Wages for Housework helps to recover a movement that had modest origins but spread around the world within several years. From the gathering in Padua, Italy, that launched the international campaign in 1972 to the spin-off groups like the New York Committee, the women of Wages for Housework made arguments and demands that were well ahead of their time, helping to fill in the gaps overlooked by the mostly male left and the mostly liberal mainstream feminist movement, both of which have long excluded the home and the processes of social reproduction from their activism and thinking.
As the IFC’s launch statement (which served as a founding document for the New York Committee) put it:
We identify ourselves as Marxist feminists, and take this to mean a new definition of class, the old definition of which has limited the scope and effectiveness of the activity of both the traditional left and the new left. This new definition is based on the subordination of the wageless worker to the waged worker behind which is hidden the productivity, i.e., the exploitation, of the labor of women in the home and the cause of their more intense exploitation out of it. Such an analysis of class presupposes a new area of struggle, the subversion not only of the factory and office but of the community.
To demand wages was to acknowledge that housework—i.e., the unwaged labor done by women in the home—was work.
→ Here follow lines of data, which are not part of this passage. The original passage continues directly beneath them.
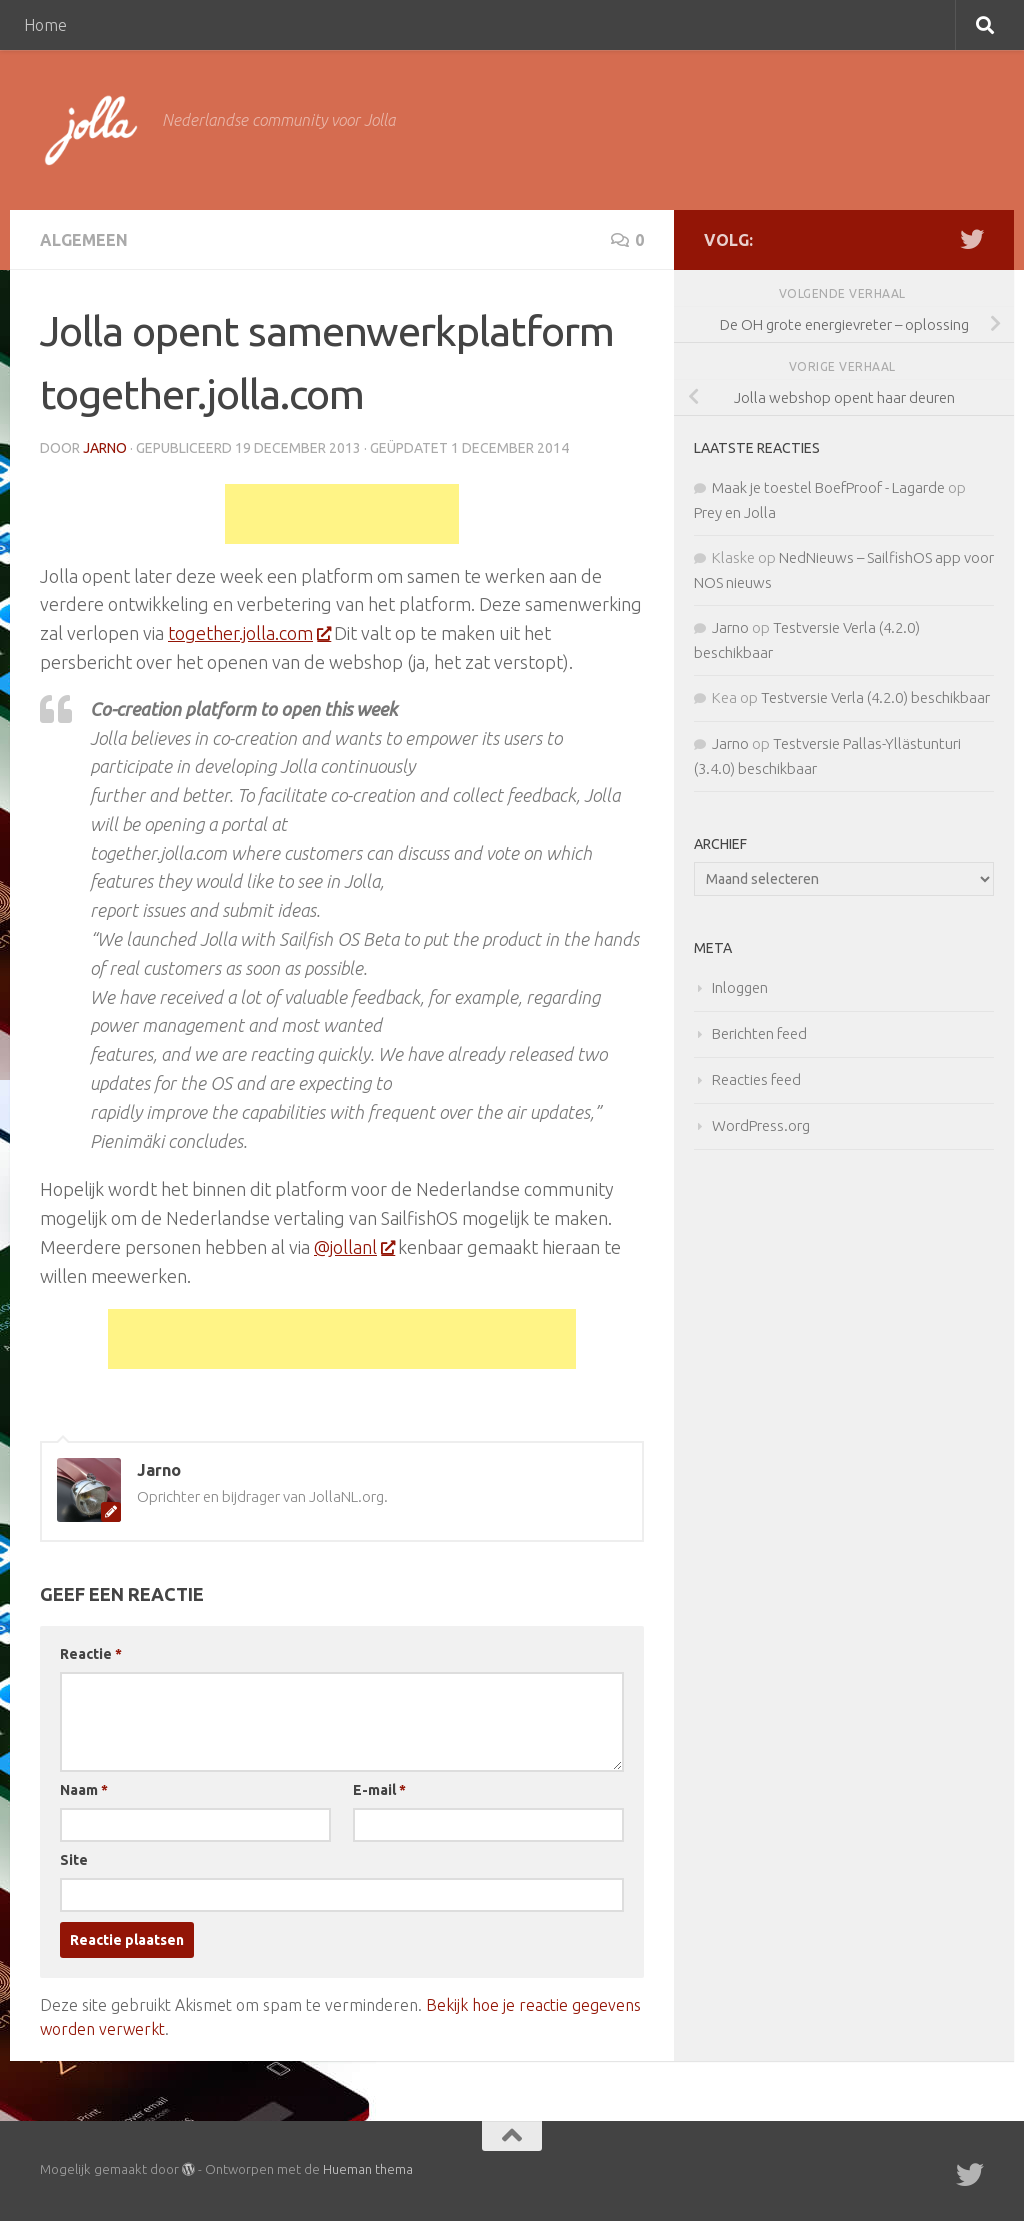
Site (74, 1860)
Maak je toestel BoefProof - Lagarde (828, 487)
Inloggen (740, 987)
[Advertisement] (342, 514)
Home (45, 25)
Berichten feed (759, 1033)
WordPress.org (761, 1125)
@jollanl (354, 1247)
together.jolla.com (249, 633)
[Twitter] (972, 239)
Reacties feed (756, 1079)
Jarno (105, 448)
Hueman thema (368, 2169)
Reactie (91, 1654)
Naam (84, 1790)
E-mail (379, 1790)
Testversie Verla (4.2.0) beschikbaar (875, 697)
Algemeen (84, 240)
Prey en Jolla (735, 512)
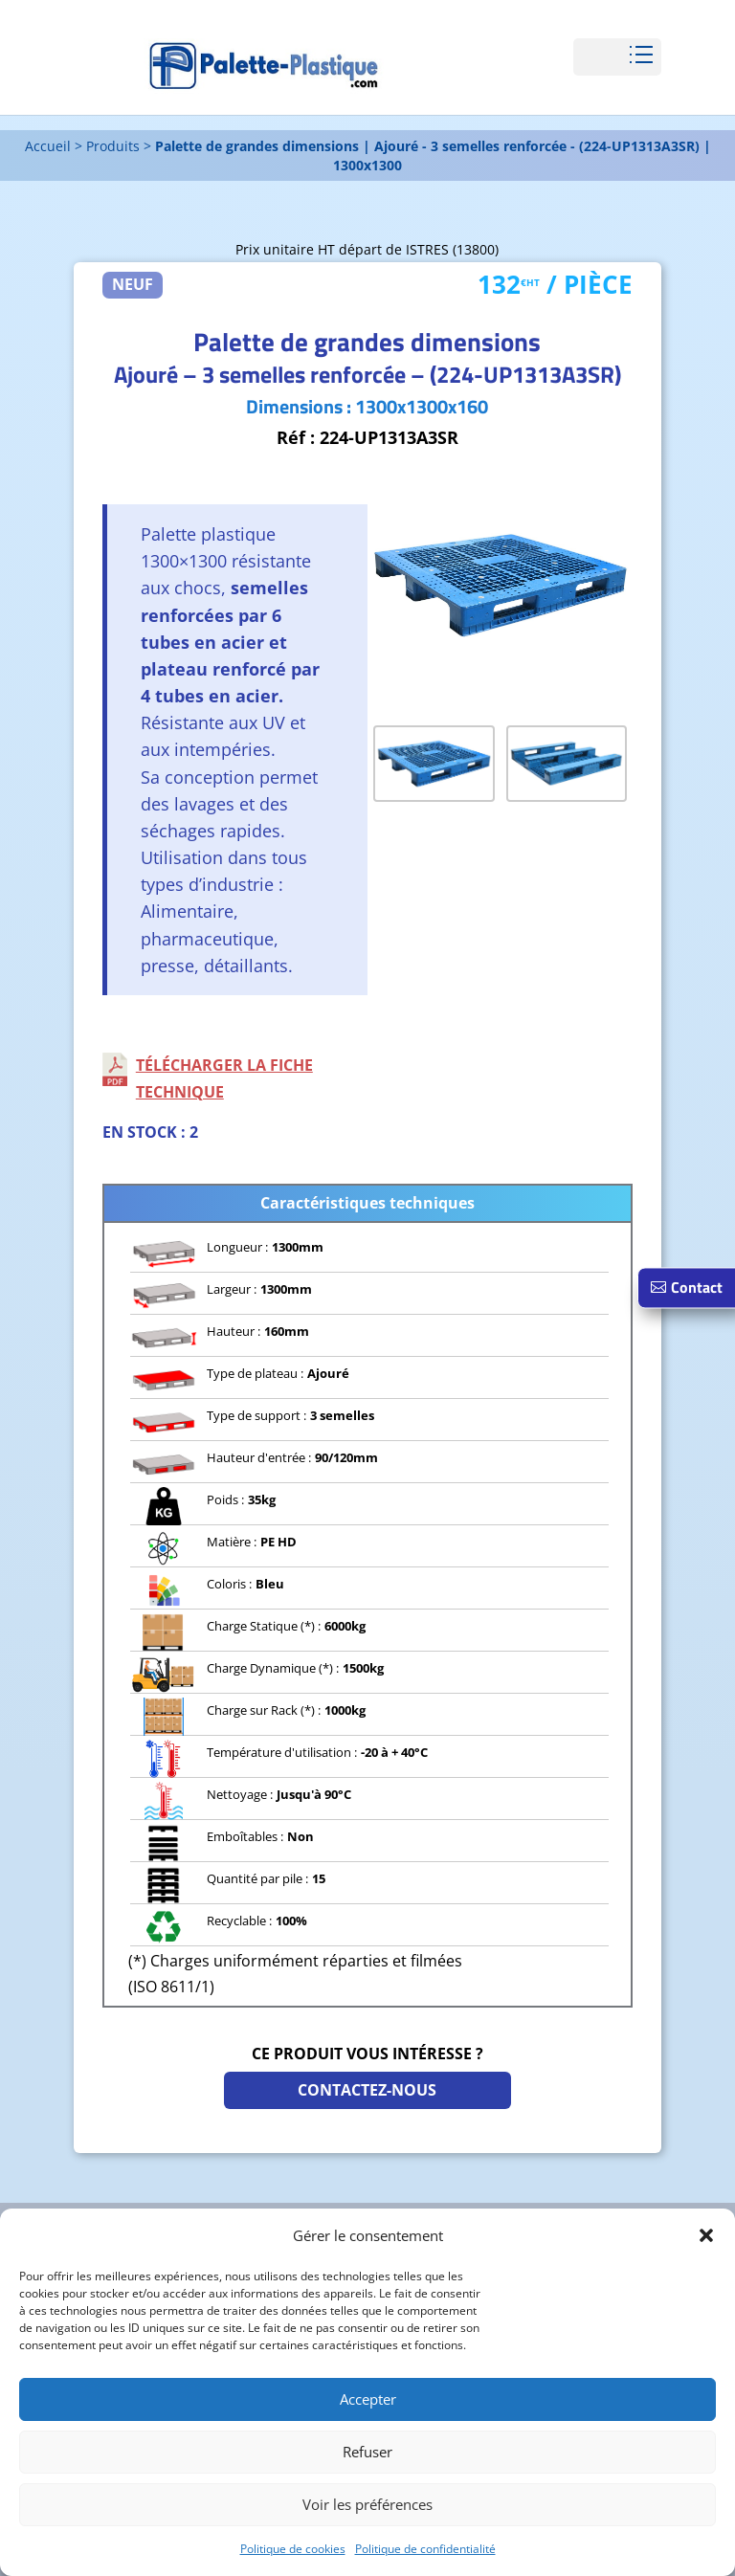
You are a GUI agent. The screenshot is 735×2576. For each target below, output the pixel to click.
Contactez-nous (367, 2089)
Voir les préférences (367, 2504)
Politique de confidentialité (425, 2549)
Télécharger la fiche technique (224, 1078)
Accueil (48, 146)
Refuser (367, 2451)
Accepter (368, 2399)
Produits (113, 146)
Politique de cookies (292, 2549)
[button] (706, 2235)
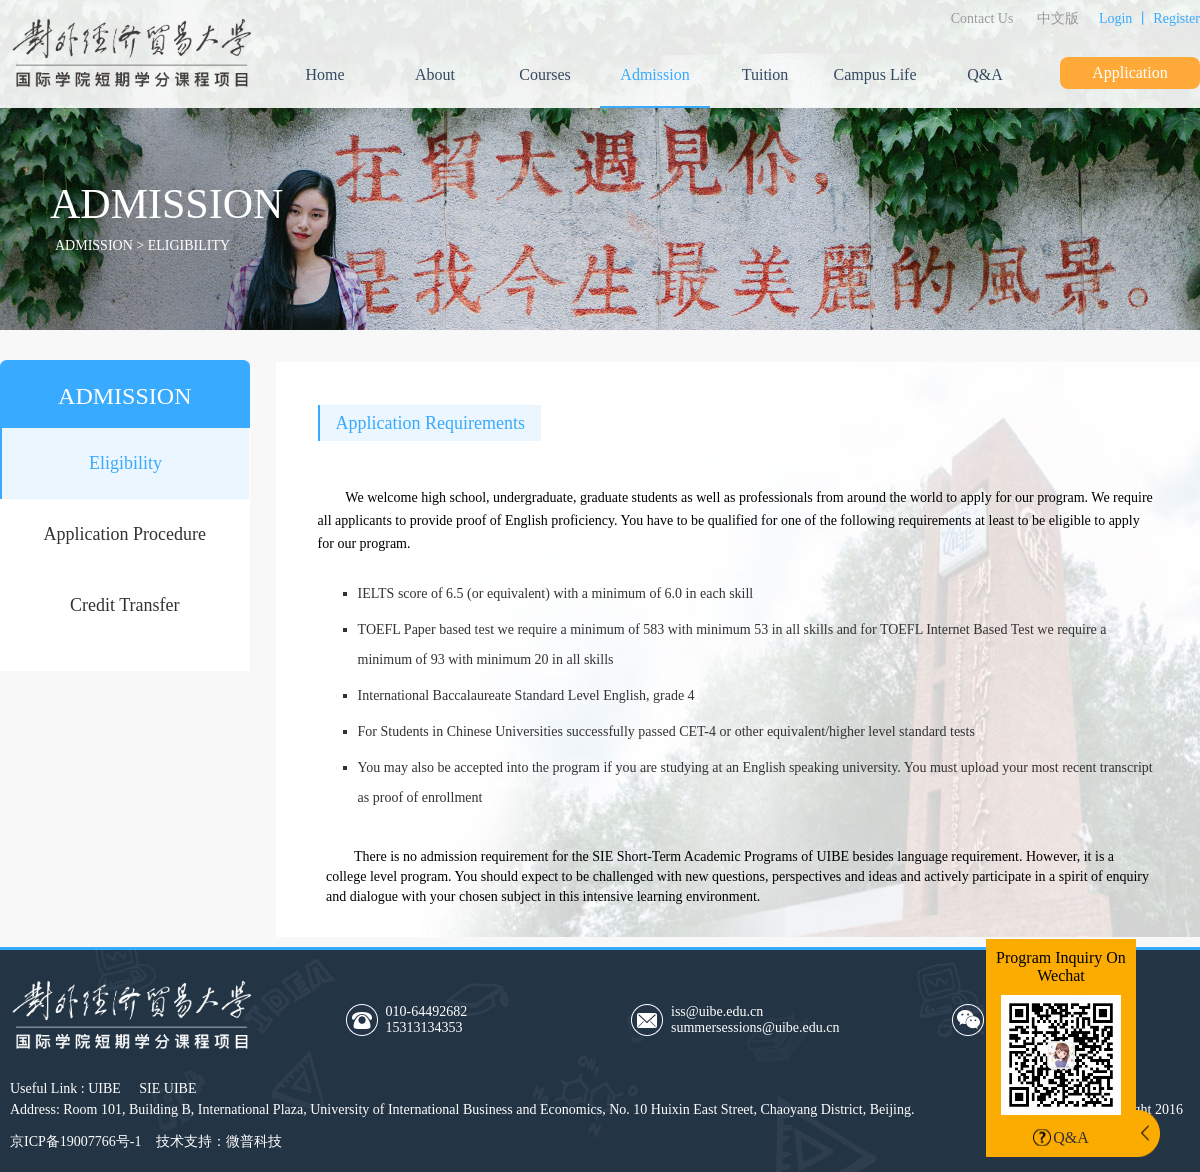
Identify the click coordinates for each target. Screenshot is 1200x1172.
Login (1115, 18)
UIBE (104, 1088)
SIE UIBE (167, 1088)
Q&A (985, 74)
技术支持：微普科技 (219, 1141)
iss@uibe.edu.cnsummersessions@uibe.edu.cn (755, 1019)
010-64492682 (478, 1020)
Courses (545, 74)
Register (1176, 18)
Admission (654, 74)
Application (1130, 72)
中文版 (1058, 18)
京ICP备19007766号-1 (75, 1141)
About (435, 74)
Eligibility (125, 463)
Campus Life (874, 74)
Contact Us (982, 18)
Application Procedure (125, 534)
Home (324, 74)
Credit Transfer (125, 605)
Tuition (765, 74)
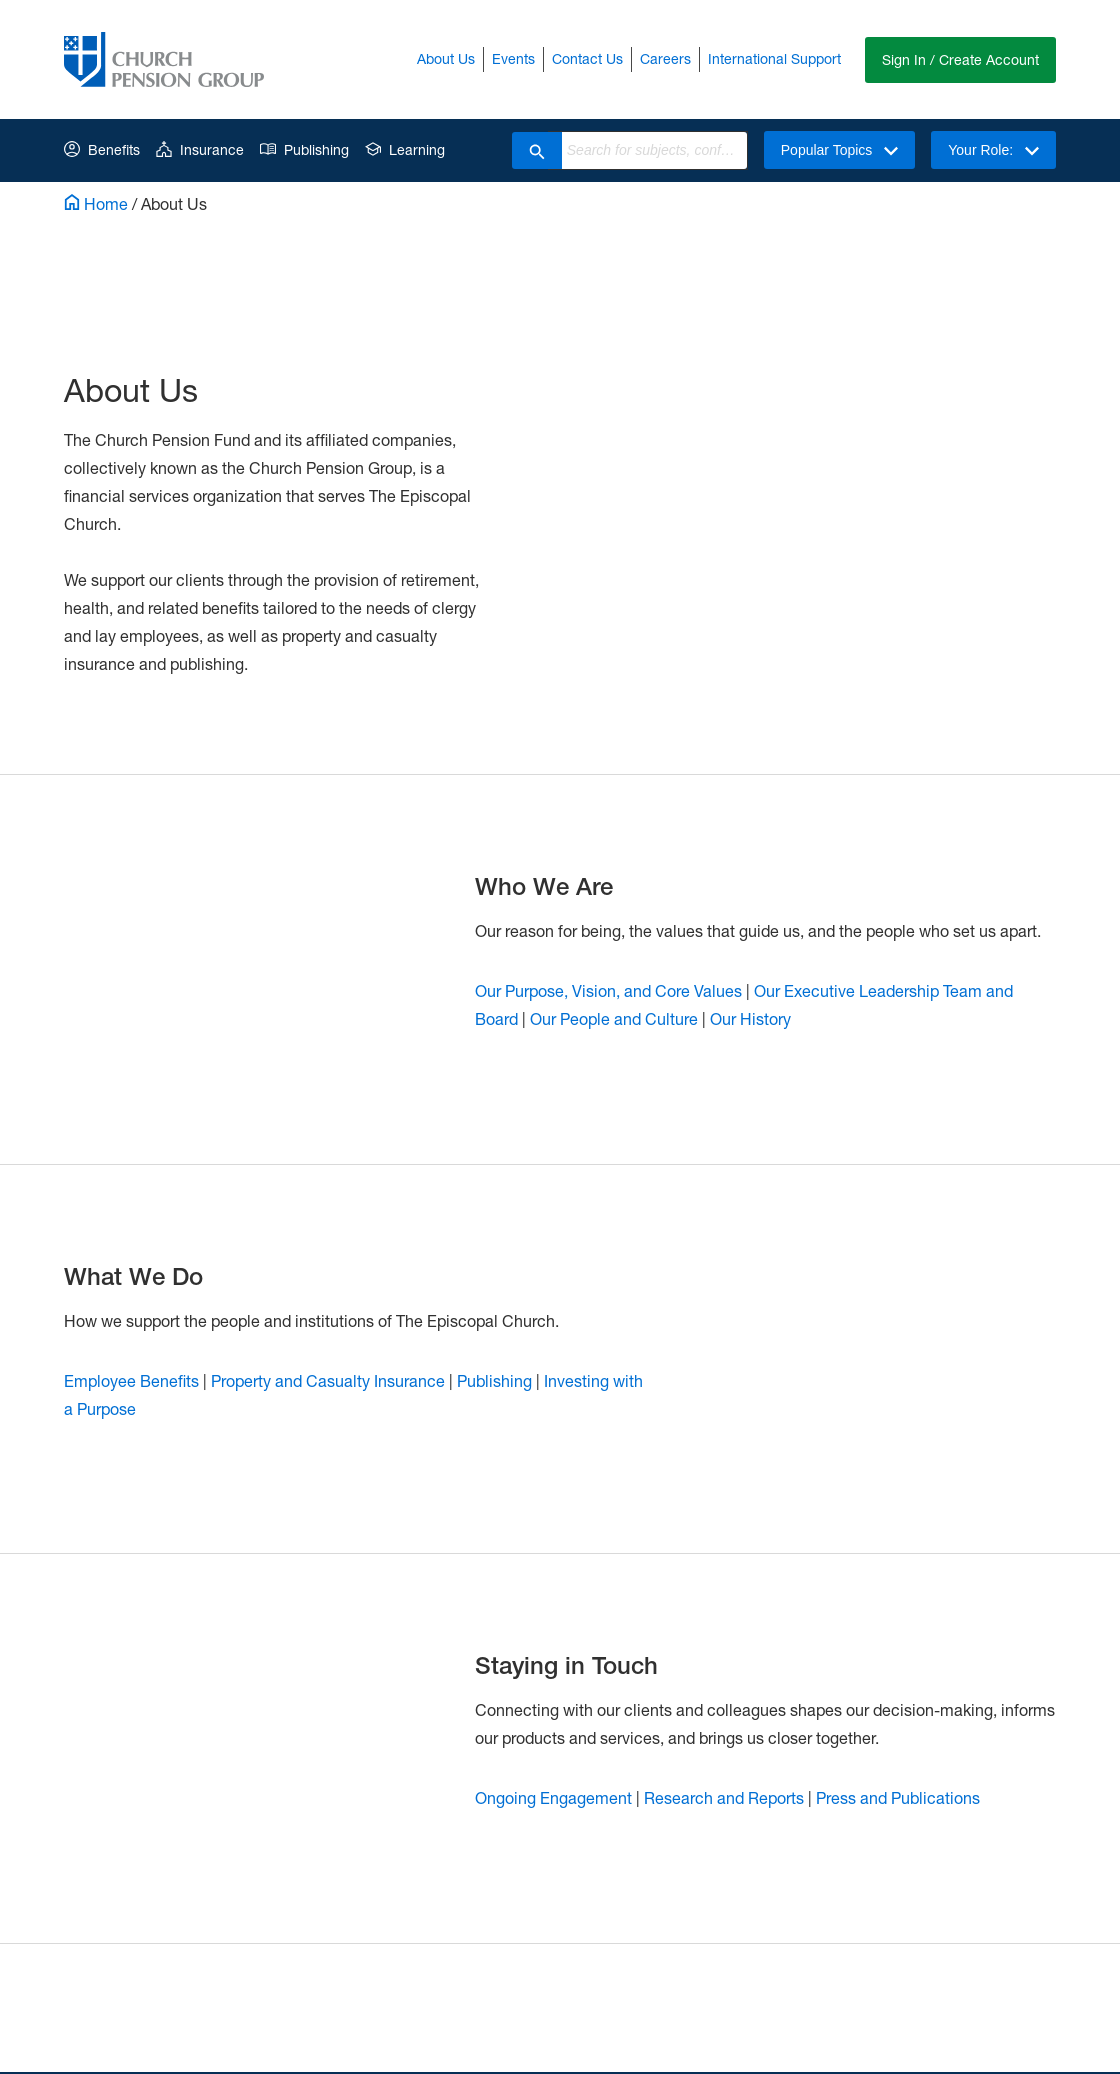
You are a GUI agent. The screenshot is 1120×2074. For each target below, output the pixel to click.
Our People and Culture (614, 1018)
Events (513, 58)
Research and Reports (724, 1797)
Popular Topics (839, 150)
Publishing (304, 149)
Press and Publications (898, 1797)
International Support (774, 58)
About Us (446, 58)
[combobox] (654, 150)
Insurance (200, 149)
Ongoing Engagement (553, 1797)
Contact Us (587, 58)
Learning (405, 149)
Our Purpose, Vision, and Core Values (608, 990)
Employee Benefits (131, 1380)
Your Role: (993, 150)
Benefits (102, 149)
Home (96, 203)
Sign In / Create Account (960, 59)
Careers (665, 58)
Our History (750, 1018)
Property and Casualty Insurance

But it was also a demand, as Federici and others repeatedly stressed, to end the essentialized notions of gender that underlay why women did housework in the first place, and thus amounted to nothing less than a way to subvert capitalism itself. By refusing this work, the Wages for Housework activists argued, women could help see to “the destruction of every class relation, with the end of bosses, with the end of the workers, of the home and of the factory and thus the end of male workers too.”